NEWPORT, Ore. — Operating a 47-foot Motor Lifeboat and the 52-foot Motor Lifeboat Victory, the crew of Coast Guard Station Yaquina Bay and the crew of the Coast Guard Cutter Blue Shark totaled 40 hours of underway time towing two disabled fishing vessels to safety from a total of 159 miles offshore, Saturday and Sunday.
Station Yaquina Bay’s crew also medically evacuated one person off a research vessel 26 miles offshore, towed a fire damaged boat with four persons on board into Newport from 3 miles offshore and assisted two people from an aground sailing vessel near the North Jetty of Yaquina Bay.
Saturday morning around 9 a.m., the crew of the commercial fishing vessel Kay Ann, 75 miles offshore, reported a broken water pump to the Coast Guard. After no response to a marine assistance radio broadcast, the 52-foot MLB Victory, a 60-year-old surf boat specifically designed for work in the Pacific Northwest, launched from Station Yaquina Bay in Newport. The Victory arrived on scene with the Kay Ann at about midnight and commenced towing back to Newport. The tow home lasted almost 11 hours with an arrival and mooring of the Kay Ann at 10:45 a.m., Sunday.
The steel-hulled 52-foot motor lifeboat was designed for offshore rescue under some of the worst sea conditions. They are self-righting and self-bailing and can carry up to 40 survivors.
The 52-footers are constructed of steel. Among other features that increase their range and endurance, the craft is fitted with a mess deck. The boat is equipped with 250-gallon-per-minute pump for dewatering and fire fighting. These are the only Coast Guard vessels under 65-feet in length with names, a tradition started beginning with their 52-foot wooden-hulled predecessors. Beyond the search and rescue mission, they are also assigned to maritime law enforcement, marine environmental protection, and recreational boating safety duties.
“These motor lifeboats and the crew that operate them have proven time and again their abilities to provide assistance at great distances from shore to conduct heavy tows when other resources are not available,” said Master Chief Petty Officer Dean Smith, 13th District regional boat manager. “A minor tow can become a major concern given the distance of the fishing fleets and unpredictable weather in the Pacific Northwest.”
At 8:19 a.m., Saturday, a Coast Guard crew from Station Yaquina Bay responded to a report of a recreational boat on fire 3 miles northwest of Newport. The fire was extinguished prior to the Coast Guard arriving on scene, but the rescue crew towed the vessel into Newport and safely moored the boat at 10:30 a.m.
At 12:25 p.m. Saturday, the commercial fishing vessel Barbara Marie, 84 miles offshore, reported a broken motor to the Coast Guard and requested a tow. With the Victory already responding to a case, the Coast Guard Cutter Blue Shark, an 87-foot Patrol Boat homeported in Everett, Washington, but patrolling in the Columbia River, was diverted to assist.
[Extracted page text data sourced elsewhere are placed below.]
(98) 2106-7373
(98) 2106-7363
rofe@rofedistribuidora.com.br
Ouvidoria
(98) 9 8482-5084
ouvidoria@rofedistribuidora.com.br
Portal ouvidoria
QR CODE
The Blue Shark arrived on scene with the Barbara Marie at 12:13 a.m., Sunday, and commenced a tow toward Yaquina Bay. At 1:30 p.m., Sunday, a 47-foot MLB crew rendezvoused with the Blue Shark, just outside the entrance to Yaquina Bay and completed the tow.
At 3 p.m. Saturday, a 47-foot MLB crew medically evacuated a 36-year-old Hong Kong National from a 204-foot Marshall Island-flagged research vessel, which was 26 miles offshore. The injury was a severe hand injury reportedly suffered during line handling. The MLB crew safely transported the injured crewmember to Newport and transferred the patient to emergency medical services.
At 10:30 p.m., Sunday, crewmembers from Station Yaquina Bay and an aircrew from Coast Guard Air Facility Newport responded to an aground sailing vessel on the north side of the North Jetty. A rescue swimmer was delivered to the beach by a MH-65 Dolphin helicopter, and he waded out to assist the two boaters. The rescue swimmer helped the two persons to the beach and turned them over to EMS. The grounded sailing vessel has an estimated 30 gallons of fuel on board. Coast Guard pollution responders will work with state and local authorities in response to the pollution threat.